Data extract>
_ _ _
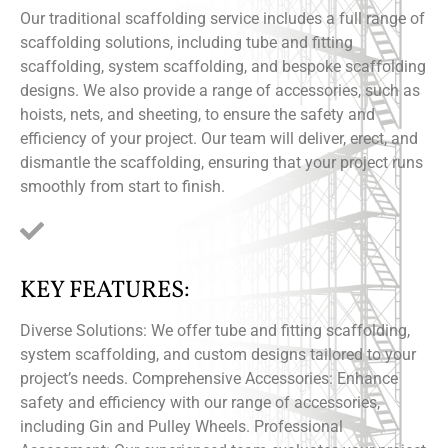
Our traditional scaffolding service includes a full range of
scaffolding solutions, including tube and fitting
scaffolding, system scaffolding, and bespoke scaffolding
designs. We also provide a range of accessories, such as
hoists, nets, and sheeting, to ensure the safety and
efficiency of your project. Our team will deliver, erect, and
dismantle the scaffolding, ensuring that your project runs
smoothly from start to finish.
KEY FEATURES:
Diverse Solutions: We offer tube and fitting scaffolding,
system scaffolding, and custom designs tailored to your
project’s needs. Comprehensive Accessories: Enhance
safety and efficiency with our range of accessories,
including Gin and Pulley Wheels. Professional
_ _ _
What to work on>
Could you copy exactly the line containing "Diverse Solutions: We" and each line after it through the end of the records, and nothing else?

Task result>
Diverse Solutions: We offer tube and fitting scaffolding,
system scaffolding, and custom designs tailored to your
project’s needs. Comprehensive Accessories: Enhance
safety and efficiency with our range of accessories,
including Gin and Pulley Wheels. Professional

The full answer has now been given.